Excluding every picture, print exactly the lines from the one containing "臨時職員の公募について (105, 1570)" through the end of the material below, both ends included.
⟨
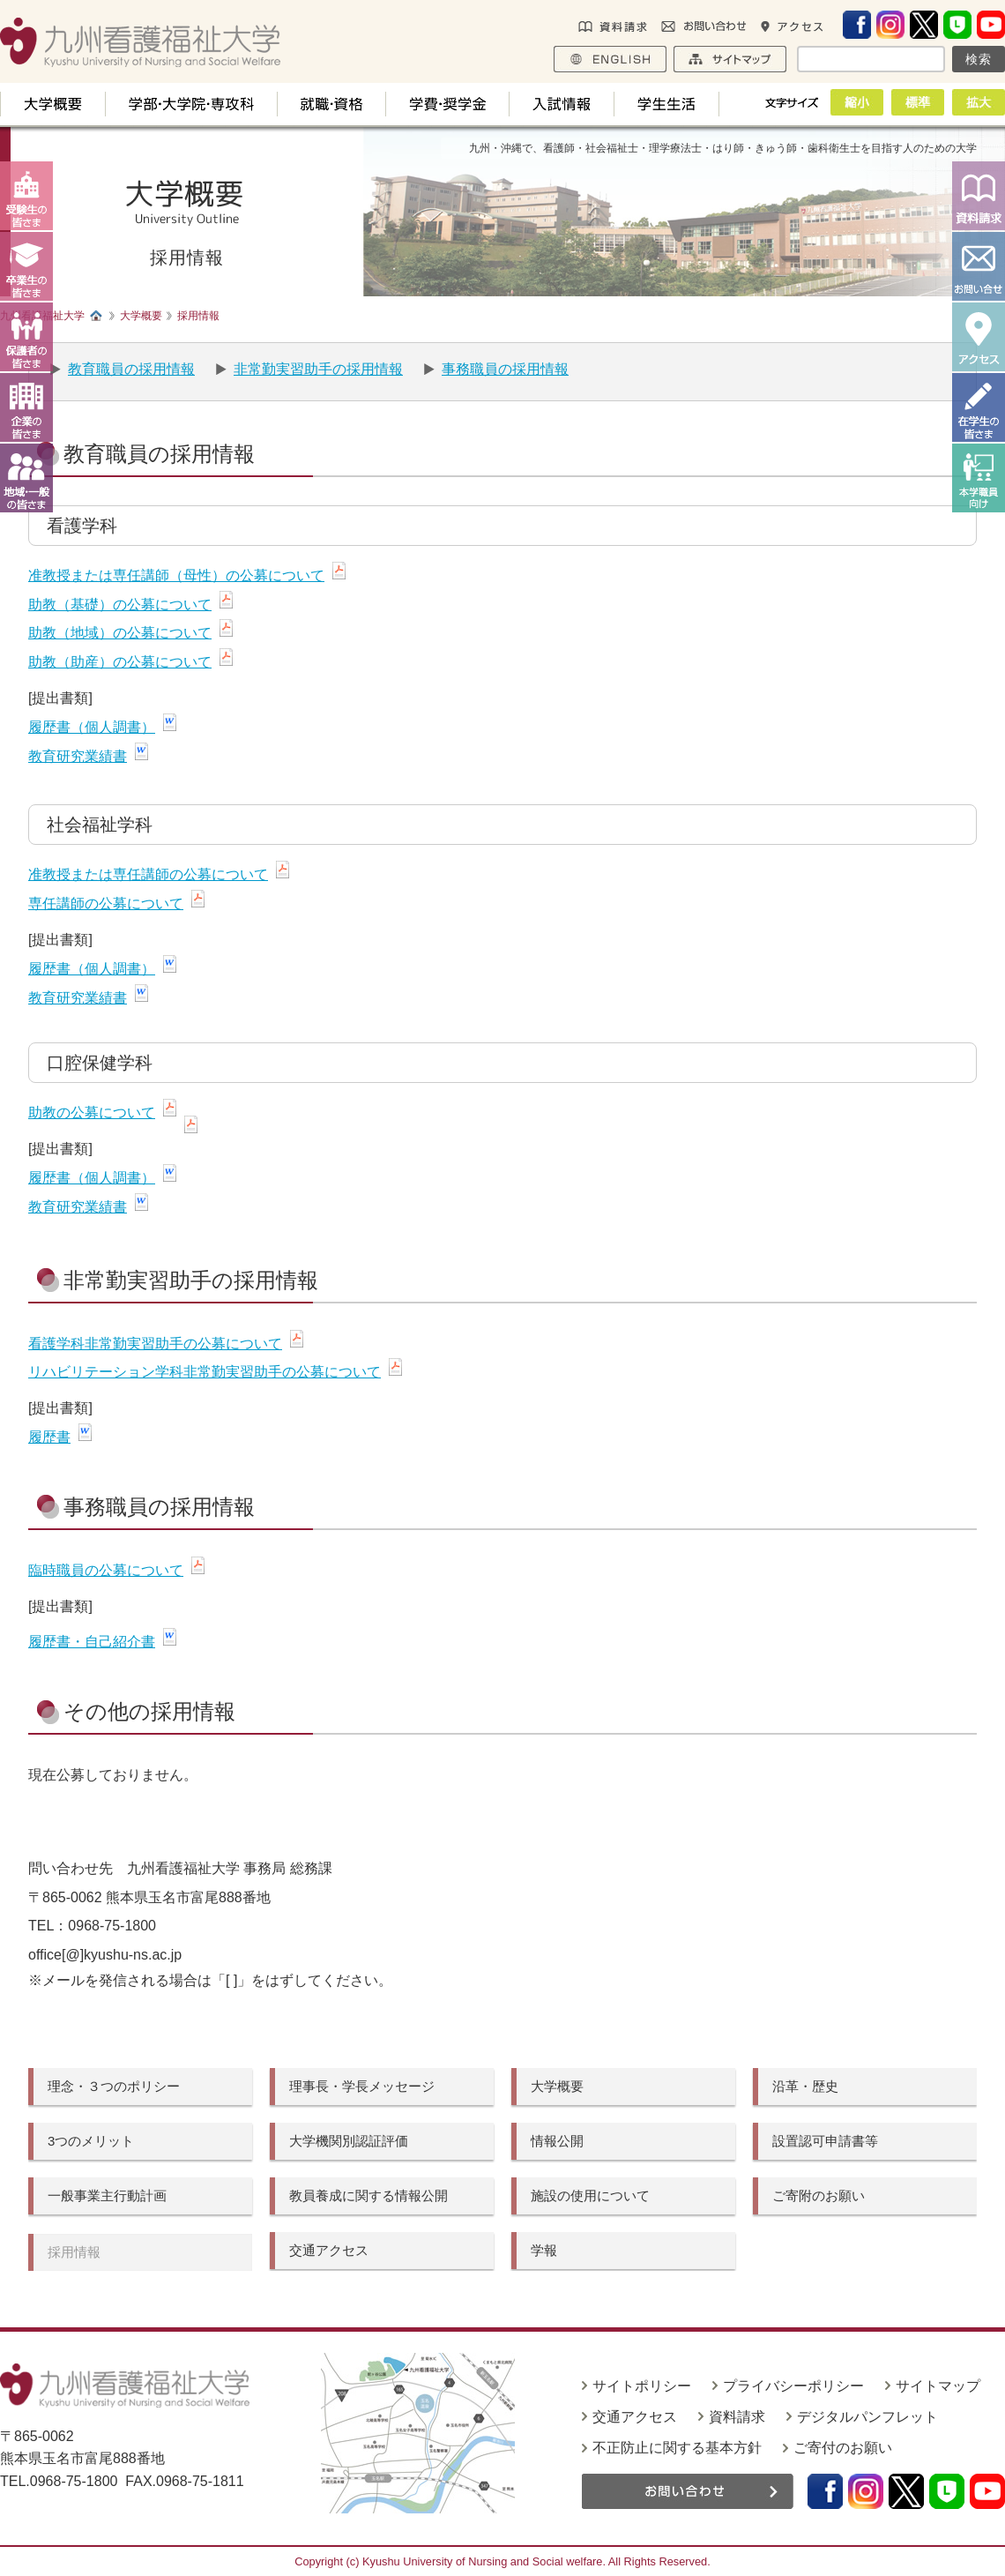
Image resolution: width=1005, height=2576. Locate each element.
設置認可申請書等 (825, 2140)
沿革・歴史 (805, 2086)
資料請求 (737, 2416)
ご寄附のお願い (818, 2195)
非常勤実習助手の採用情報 (318, 369)
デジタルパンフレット (867, 2416)
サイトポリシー (641, 2385)
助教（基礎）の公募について (120, 604)
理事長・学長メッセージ (362, 2086)
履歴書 (49, 1437)
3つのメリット (91, 2140)
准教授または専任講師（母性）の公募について (176, 575)
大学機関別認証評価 (348, 2140)
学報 (544, 2250)
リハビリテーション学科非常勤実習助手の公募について (204, 1371)
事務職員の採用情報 (505, 369)
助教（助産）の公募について (120, 661)
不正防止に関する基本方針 (677, 2447)
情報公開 (557, 2140)
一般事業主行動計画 (107, 2195)
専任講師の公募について (105, 903)
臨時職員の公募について (105, 1570)
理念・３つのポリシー (114, 2086)
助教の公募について (91, 1112)
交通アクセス (328, 2250)
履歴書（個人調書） (91, 727)
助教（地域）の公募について (120, 632)
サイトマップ (938, 2385)
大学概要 (557, 2086)
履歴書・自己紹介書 (91, 1641)
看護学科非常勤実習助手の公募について (155, 1343)
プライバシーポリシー (793, 2385)
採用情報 (74, 2251)
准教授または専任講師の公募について (148, 874)
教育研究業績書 (77, 756)
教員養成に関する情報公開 (368, 2195)
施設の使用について (590, 2195)
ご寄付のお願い (842, 2447)
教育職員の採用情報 (131, 369)
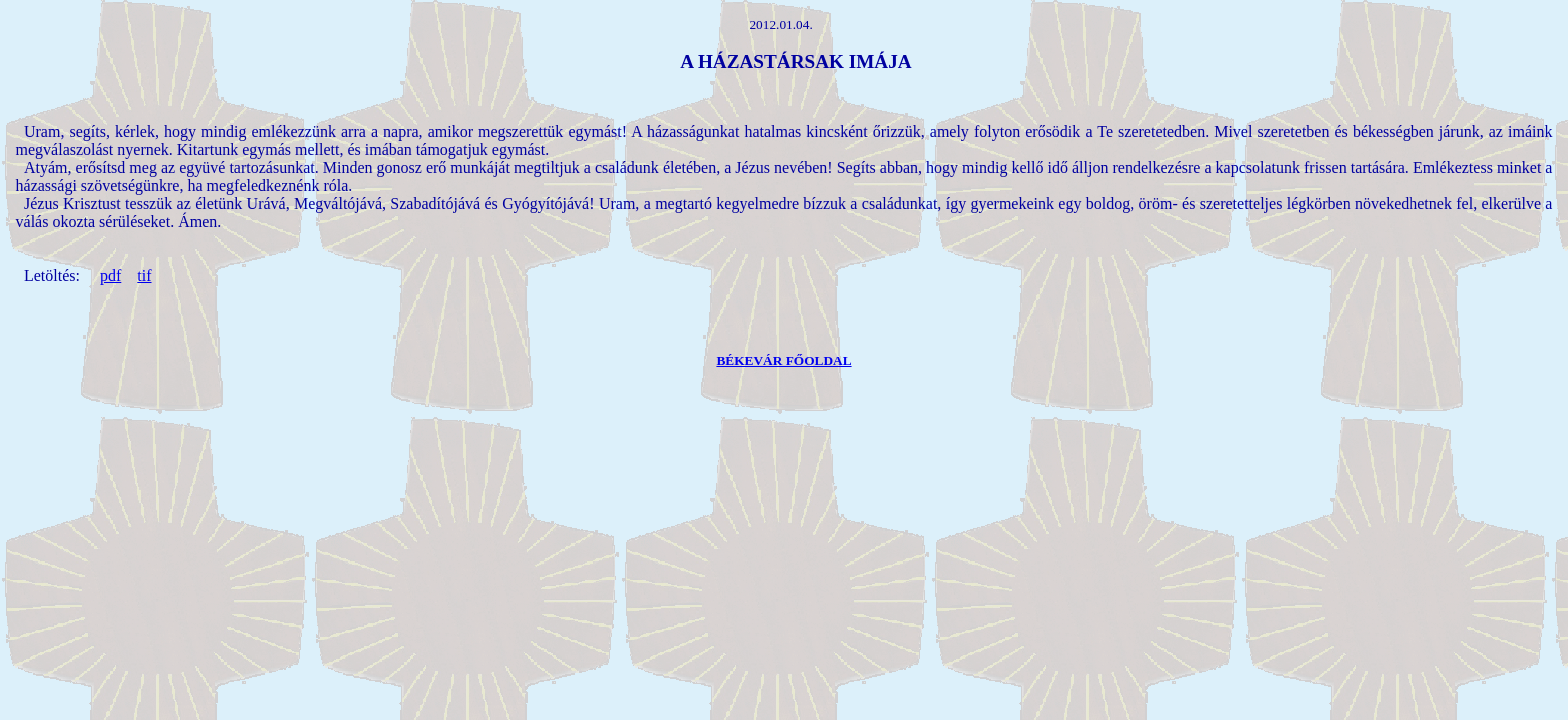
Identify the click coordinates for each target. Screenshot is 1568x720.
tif (144, 275)
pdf (110, 275)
⟩
== TASK OUTPUT ==
臨時職員の公募について (105, 1570)
理念・３つのポリシー (114, 2086)
助教の公募について (91, 1112)
交通アクセス (328, 2250)
履歴書（個人調書） (91, 727)
助教（地域）の公募について (120, 632)
サイトマップ (938, 2385)
大学概要 (557, 2086)
履歴書・自己紹介書 (91, 1641)
看護学科非常勤実習助手の公募について (155, 1343)
プライバシーポリシー (793, 2385)
採用情報 (74, 2251)
准教授または専任講師の公募について (148, 874)
教育研究業績書 (77, 756)
教員養成に関する情報公開 (368, 2195)
施設の使用について (590, 2195)
ご寄付のお願い (842, 2447)
教育職員の採用情報 (131, 369)
Identify the click coordinates for each target. Screenshot is 1568x720.
tif (144, 275)
pdf (110, 275)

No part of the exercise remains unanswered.